A prompt is the finished text a model actually receives on one specific call. A prompt template is the reusable recipe for producing it: fixed instructions plus named variables. Render the template with concrete values and you get a prompt. One template produces thousands of different prompts.
Should I use f-strings or Jinja for prompt templates?
F-strings are fine for prototypes with one or two variables and no optional sections. Switch to Jinja (or any real engine) the moment you need conditionals, loops over examples or documents, literal braces (JSON in prompts), or templates stored in separate files.

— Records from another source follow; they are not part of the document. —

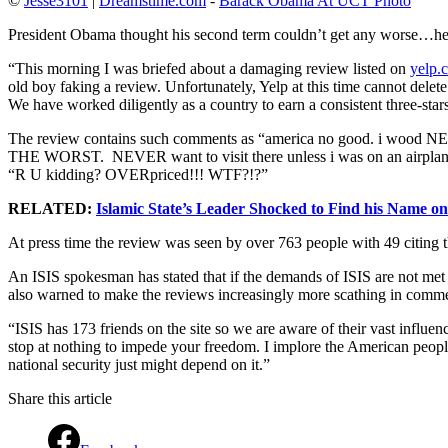
©
Jesse3101
|
Dreamstime.com
-
Barack Obama At UCT Photo
President Obama thought his second term couldn’t get any worse…h
“This morning I was briefed about a damaging review listed on
yelp.
old boy faking a review. Unfortunately, Yelp at this time cannot delet
We have worked diligently as a country to earn a consistent three-stars 
The review contains such comments as “america no good. i wood NEVER
THE WORST. NEVER want to visit there unless i was on an airplane L
“R U kidding? OVERpriced!!! WTF?!?”
RELATED:
Islamic State’s Leader Shocked to Find his Name o
At press time the review was seen by over 763 people with 49 citing t
An ISIS spokesman has stated that if the demands of ISIS are not met 
also warned to make the reviews increasingly more scathing in comm
“ISIS has 173 friends on the site so we are aware of their vast infl
stop at nothing to impede your freedom. I implore the American people
national security just might depend on it.”
Share this article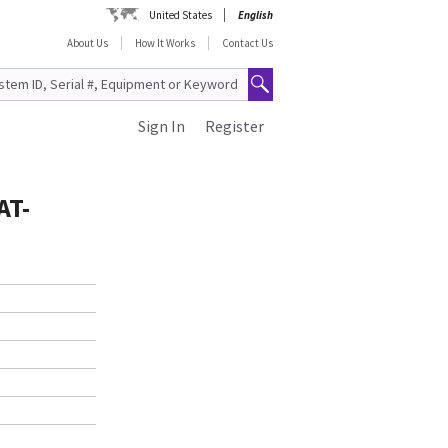
United States
English
About Us
How It Works
Contact Us
Sign In
Register
AT-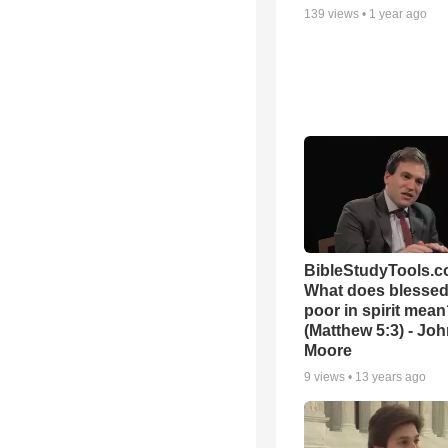
139
views •
1 year ago
BibleStudyTools.c
What does blessed 
poor in spirit mea
(Matthew 5:3) - Jo
Moore
9
views •
13 years ago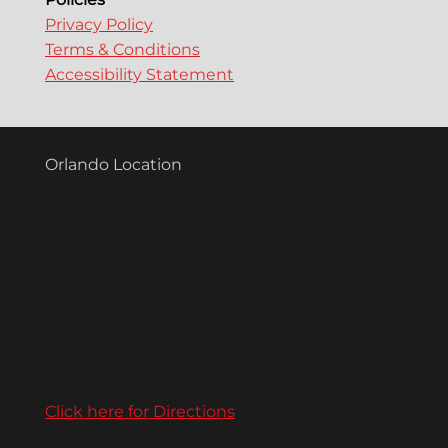
Privacy Policy
Terms & Conditions
Accessibility Statement
Orlando Location
Click here for Directions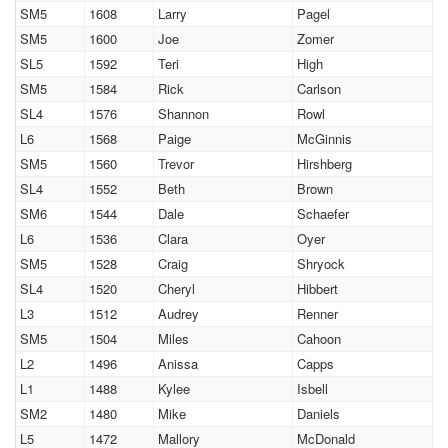
SM5
1608
Larry
Pagel
SM5
1600
Joe
Zomer
SL5
1592
Teri
High
SM5
1584
Rick
Carlson
SL4
1576
Shannon
Rowl
L6
1568
Paige
McGinnis
SM5
1560
Trevor
Hirshberg
SL4
1552
Beth
Brown
SM6
1544
Dale
Schaefer
L6
1536
Clara
Oyer
SM5
1528
Craig
Shryock
SL4
1520
Cheryl
Hibbert
L3
1512
Audrey
Renner
SM5
1504
Miles
Cahoon
L2
1496
Anissa
Capps
L1
1488
Kylee
Isbell
SM2
1480
Mike
Daniels
L5
1472
Mallory
McDonald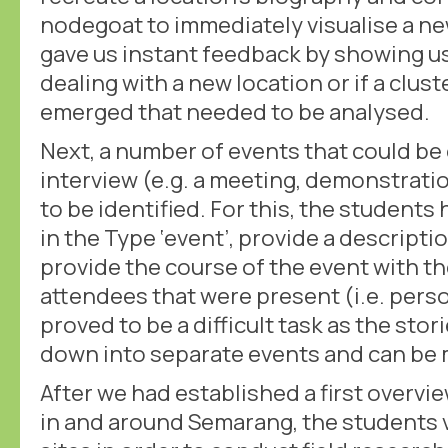
nodegoat to immediately visualise a n
gave us instant feedback by showing 
dealing with a new location or if a clust
emerged that needed to be analysed.
Next, a number of events that could be 
interview (e.g. a meeting, demonstrati
to be identified. For this, the students
in the Type ‘event’, provide a descripti
provide the course of the event with th
attendees that were present (i.e. pers
proved to be a difficult task as the sto
down into separate events and can be 
After we had established a first overvie
in and around Semarang, the students 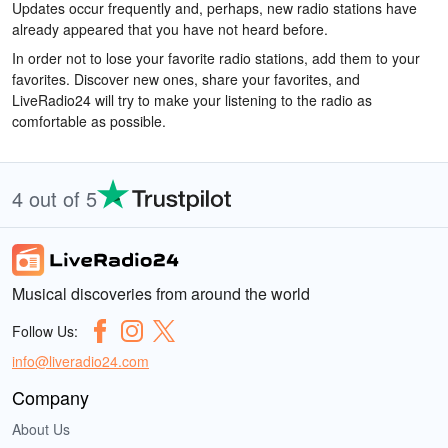
Updates occur frequently and, perhaps, new radio stations have
already appeared that you have not heard before.
In order not to lose your favorite radio stations, add them to your
favorites. Discover new ones, share your favorites, and
LiveRadio24 will try to make your listening to the radio as
comfortable as possible.
4 out of 5
Musical discoveries from around the world
Follow Us:
info@liveradio24.com
Company
About Us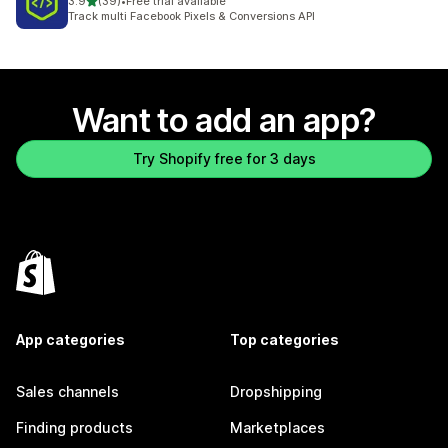
out of 5 stars
3.9
(39)
•
Free trial available
39 total reviews
Track multi Facebook Pixels & Conversions API
Want to add an app?
Try Shopify free for 3 days
App categories
Top categories
Sales channels
Dropshipping
Finding products
Marketplaces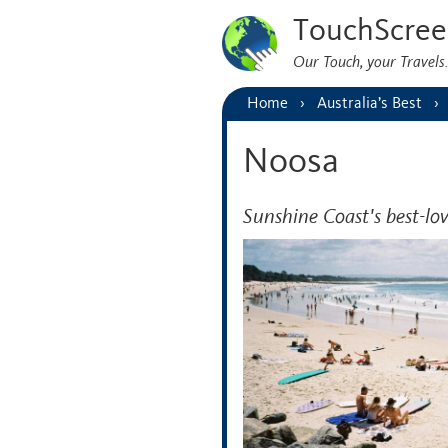
TouchScree
Our Touch, your Travel
Home
Australia’s Best
Noosa
Sunshine Coast's best-lo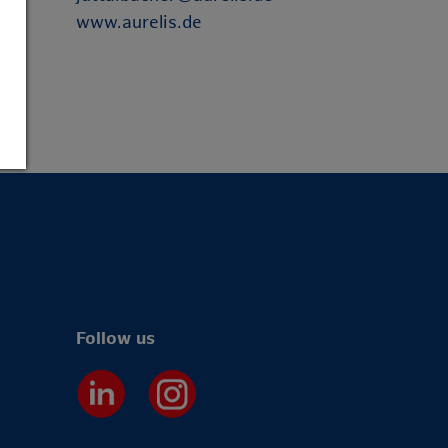
www.aurelis.de
Follow us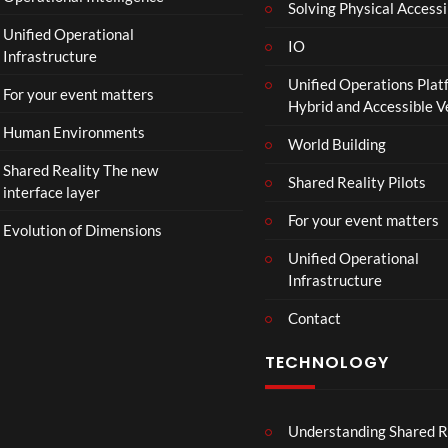
Solving Physical Accessi
p
Unified Operational
h
IO
Infrastructure
o
Unified Operations Plat
n
For your event matters
Hybrid and Accessible 
Human Environments
World Building
Shared Reality The new
Shared Reality Pilots
interface layer
For your event matters
Evolution of Dimensions
Unified Operational
Infrastructure
Contact
TECHNOLOGY
Understanding Shared R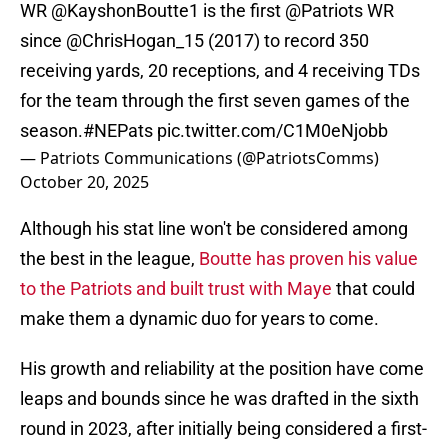
WR
@KayshonBoutte1
is the first
@Patriots
WR
since
@ChrisHogan_15
(2017) to record 350
receiving yards, 20 receptions, and 4 receiving TDs
for the team through the first seven games of the
season.
#NEPats
pic.twitter.com/C1M0eNjobb
— Patriots Communications (@PatriotsComms)
October 20, 2025
Although his stat line won't be considered among
the best in the league,
Boutte has proven his value
to the Patriots and built trust with Maye
that could
make them a dynamic duo for years to come.
His growth and reliability at the position have come
leaps and bounds since he was drafted in the sixth
round in 2023, after initially being considered a first-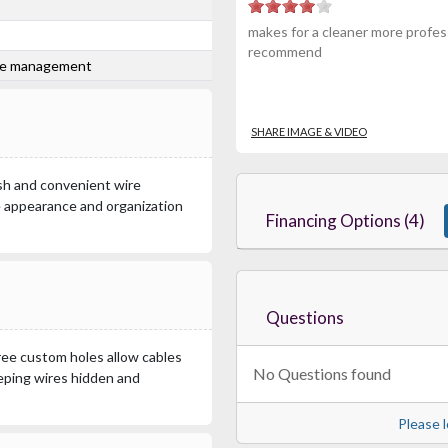
makes for a cleaner more profess
recommend
ire management
SHARE IMAGE & VIDEO
nish and convenient wire
 appearance and organization
Financing Options (4)
Questions
hree custom holes allow cables
No Questions found
eeping wires hidden and
Please l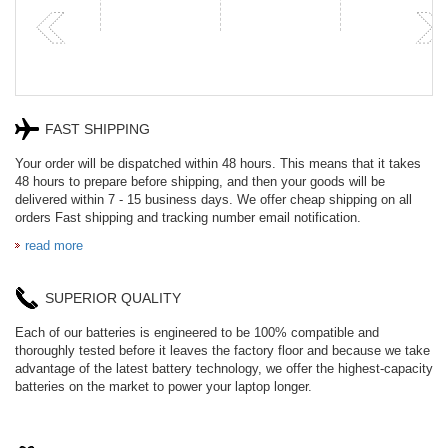
P
FAST SHIPPING
Your order will be dispatched within 48 hours. This means that it takes
48 hours to prepare before shipping, and then your goods will be
delivered within 7 - 15 business days. We offer cheap shipping on all
orders Fast shipping and tracking number email notification.
read more
SUPERIOR QUALITY
Each of our batteries is engineered to be 100% compatible and
thoroughly tested before it leaves the factory floor and because we take
advantage of the latest battery technology, we offer the highest-capacity
batteries on the market to power your laptop longer.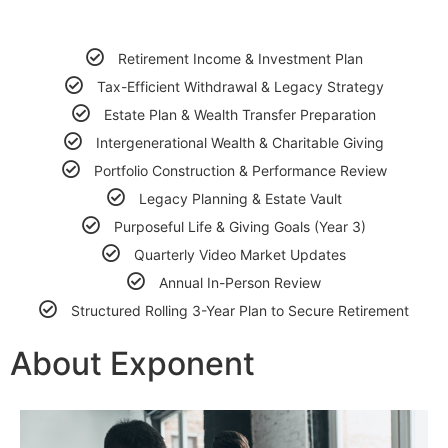
Retirement Income & Investment Plan
Tax-Efficient Withdrawal & Legacy Strategy
Estate Plan & Wealth Transfer Preparation
Intergenerational Wealth & Charitable Giving
Portfolio Construction & Performance Review
Legacy Planning & Estate Vault
Purposeful Life & Giving Goals (Year 3)
Quarterly Video Market Updates
Annual In-Person Review
Structured Rolling 3-Year Plan to Secure Retirement
About Exponent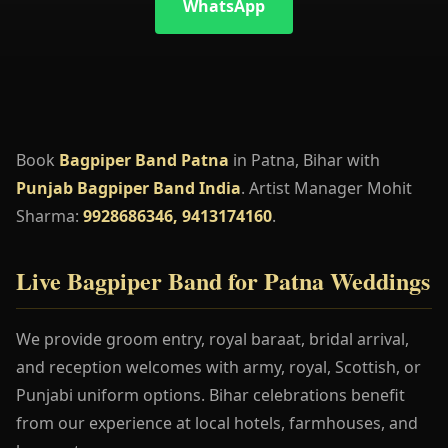
WhatsApp
Book
Bagpiper Band Patna
in Patna, Bihar with
Punjab Bagpiper Band India
. Artist Manager Mohit
Sharma:
9928686346, 9413174160
.
Live Bagpiper Band for Patna Weddings
We provide groom entry, royal baraat, bridal arrival,
and reception welcomes with army, royal, Scottish, or
Punjabi uniform options. Bihar celebrations benefit
from our experience at local hotels, farmhouses, and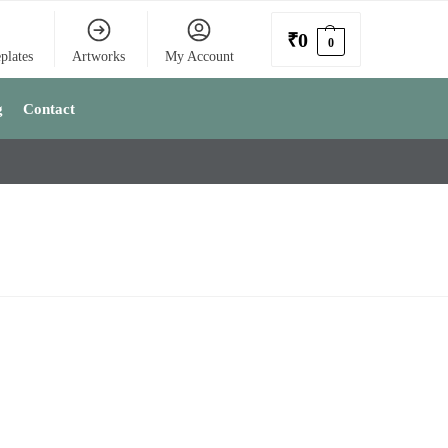
₹
0
0
plates
Artworks
My Account
g
Contact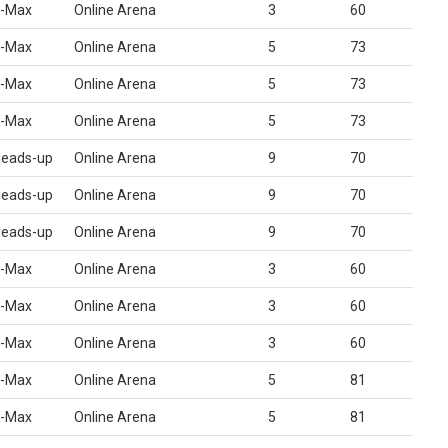
-Max
Online Arena
3
60
-Max
Online Arena
5
73
-Max
Online Arena
5
73
-Max
Online Arena
5
73
eads-up
Online Arena
9
70
eads-up
Online Arena
9
70
eads-up
Online Arena
9
70
-Max
Online Arena
3
60
-Max
Online Arena
3
60
-Max
Online Arena
3
60
-Max
Online Arena
5
81
-Max
Online Arena
5
81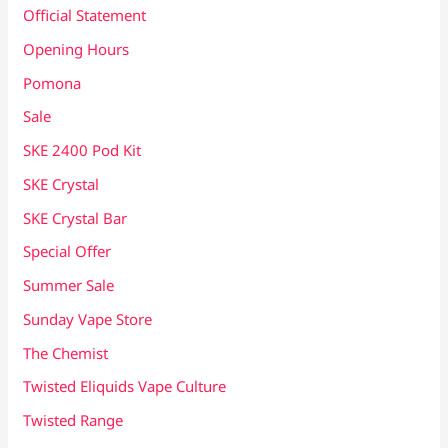
Official Statement
Opening Hours
Pomona
Sale
SKE 2400 Pod Kit
SKE Crystal
SKE Crystal Bar
Special Offer
Summer Sale
Sunday Vape Store
The Chemist
Twisted Eliquids Vape Culture
Twisted Range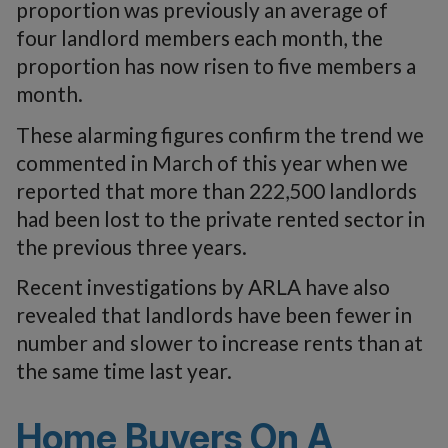
proportion was previously an average of
four landlord members each month, the
proportion has now risen to five members a
month.
These alarming figures confirm the trend we
commented in March of this year when we
reported that more than 222,500 landlords
had been lost to the private rented sector in
the previous three years.
Recent investigations by ARLA have also
revealed that landlords have been fewer in
number and slower to increase rents than at
the same time last year.
Home Buyers On A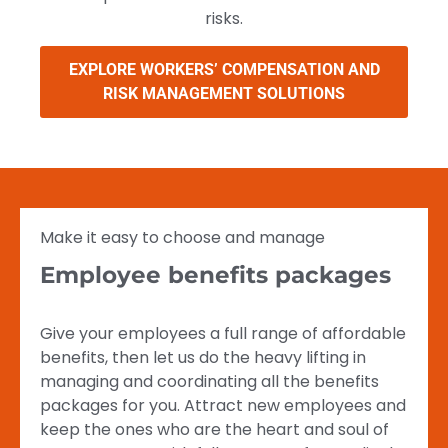
risks.
EXPLORE WORKERS’ COMPENSATION AND
RISK MANAGEMENT SOLUTIONS
Make it easy to choose and manage
Employee benefits packages
Give your employees a full range of affordable
benefits, then let us do the heavy lifting in
managing and coordinating all the benefits
packages for you. Attract new employees and
keep the ones who are the heart and soul of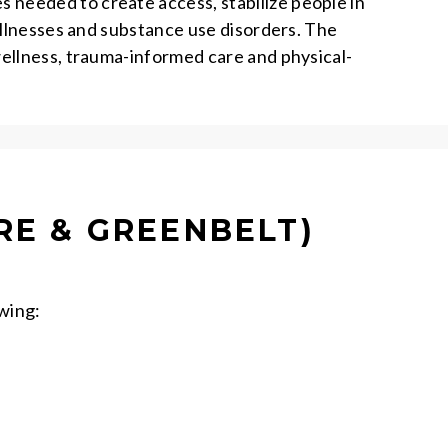
needed to create access, stabilize people in
illnesses and substance use disorders. The
wellness, trauma-informed care and physical-
RE & GREENBELT)
owing: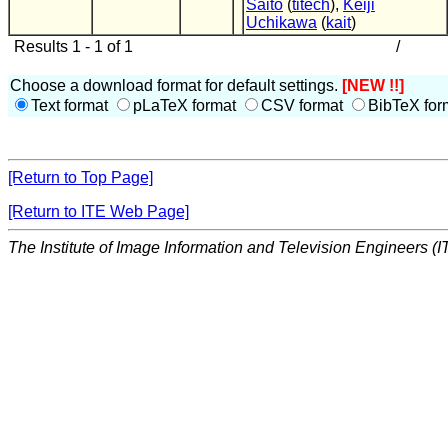
Saito
(
titech
),
Keiji
Uchikawa
(
kait
)
Results 1 - 1 of 1
/
Choose a download format for default settings.
[NEW !!]
Text format
pLaTeX format
CSV format
BibTeX for
[Return to Top Page]
[Return to ITE Web Page]
The Institute of Image Information and Television Engineers (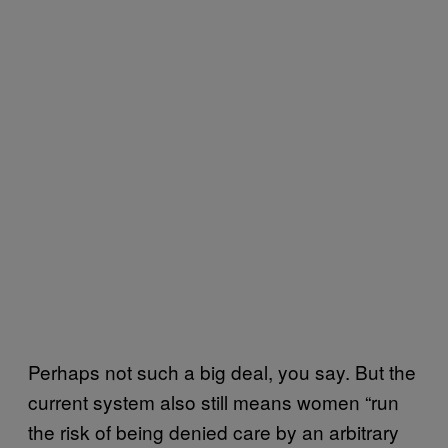
Perhaps not such a big deal, you say. But the
current system also still means women “run
the risk of being denied care by an arbitrary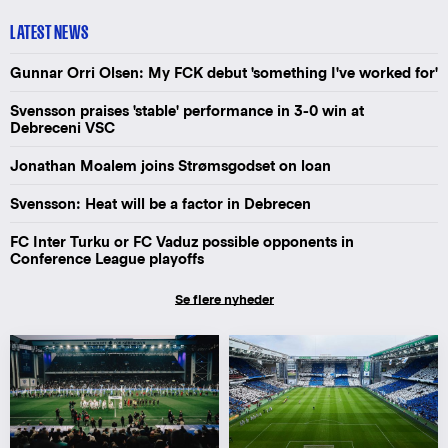
LATEST NEWS
Gunnar Orri Olsen: My FCK debut 'something I've worked for'
Svensson praises 'stable' performance in 3-0 win at
Debreceni VSC
Jonathan Moalem joins Strømsgodset on loan
Svensson: Heat will be a factor in Debrecen
FC Inter Turku or FC Vaduz possible opponents in
Conference League playoffs
Se flere nyheder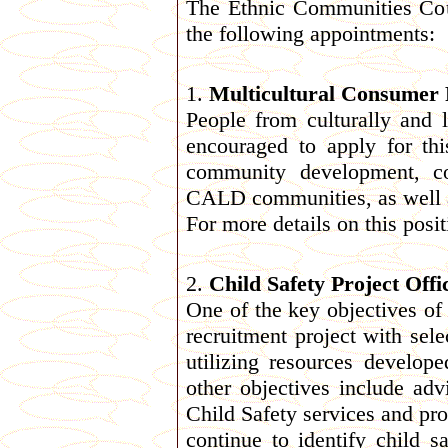
The Ethnic Communities Cou
the following appointments:
1.
Multicultural Consumer R
People from culturally and 
encouraged to apply for th
community development, co
CALD communities, as well 
For more details on this posi
2.
Child Safety Project Offi
One of the key objectives of t
recruitment project with sel
utilizing resources develo
other objectives include ad
Child Safety services and pro
continue to identify child 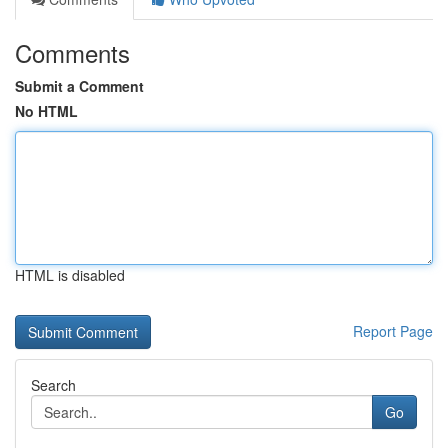
Comments
Submit a Comment
No HTML
HTML is disabled
Report Page
Search
Go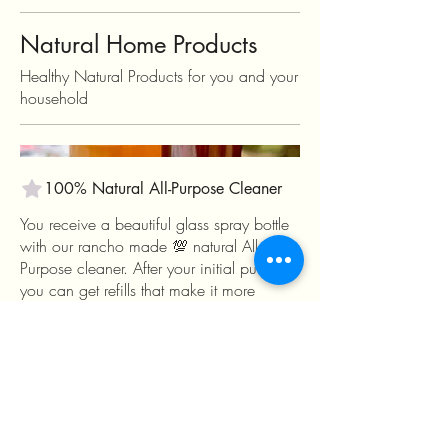
Natural Home Products
Healthy Natural Products for you and your
household
100% Natural All-Purpose Cleaner
You receive a beautiful glass spray bottle
with our rancho made 💯 natural All-
Purpose cleaner. After your initial purchase
you can get refills that make it more
economical while keeping unnecessary
plastic out of the landfill. These cleaners
feature an infusion of vinegar, citrus,
rosemary, mint and citronella that also
helps to repel flies and mosquitos while
making your home smell clean and fresh!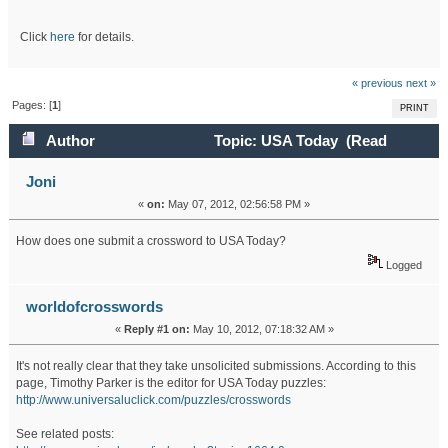
Click
here
for details.
« previous
next »
Pages: [
1
]
PRINT
Author
Topic: USA Today (Read
26588 times)
Joni
«
on:
May 07, 2012, 02:56:58 PM »
How does one submit a crossword to USA Today?
Logged
worldofcrosswords
«
Reply #1 on:
May 10, 2012, 07:18:32 AM »
It's not really clear that they take unsolicited submissions. According to this
page, Timothy Parker is the editor for USA Today puzzles:
http://www.universaluclick.com/puzzles/crosswords
See related posts: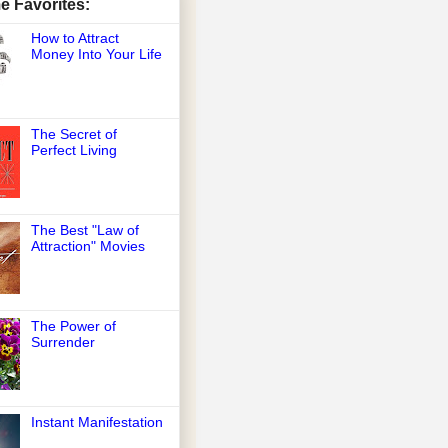
me Favorites:
How to Attract
Money Into Your Life
The Secret of
Perfect Living
The Best "Law of
Attraction" Movies
The Power of
Surrender
Instant Manifestation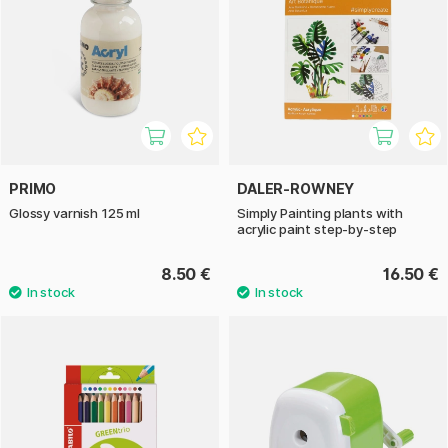
PRIMO
DALER-ROWNEY
Glossy varnish 125 ml
Simply Painting plants with
acrylic paint step-by-step
8.50 €
16.50 €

The switch costs minutes and removes a whole class of escaping and whitespace bugs.
How do I handle optional sections in a prompt template?
Wrap the entire block — label included — in a conditional, e.g. Jinja's {% if docs %}...{% endif %}. The classic mistake is keeping the header unconditional ("Context:") while the content is optional, leaving the model a heading that points at nothing, which invites hallucination.
Can prompt templates cause prompt injection?
Templates don't cause injection, but they're where it enters: every variable filled with user-controlled or web-fetched text is an injection surface, and substitution does zero sanitization. Wrap untrusted variables in clear delimiters, keep instructions in the system message, and treat delimiters as a mitigation rather than a guarantee.
Where should I store prompt templates — in code or separate files?
Separate files in the same repo is the sweet spot for most teams: clean diffs, syntax highlighting, and prompt changes reviewed like code changes. Inline strings are acceptable for tiny prompts; a hosted prompt registry (LangSmith, Langfuse, PromptLayer) makes sense once non-engineers edit prompts or you need rollback without a deploy.
Why does my templated prompt render with missing or blank variables?
Most engines default to rendering missing variables as empty strings instead of erroring. In Jinja, construct your Environment with undefined=StrictUndefined so a forgotten variable raises immediately; in plain Python, prefer direct f-string references over dict.get() with silent defaults. A loud crash at render time beats a quietly broken prompt in production.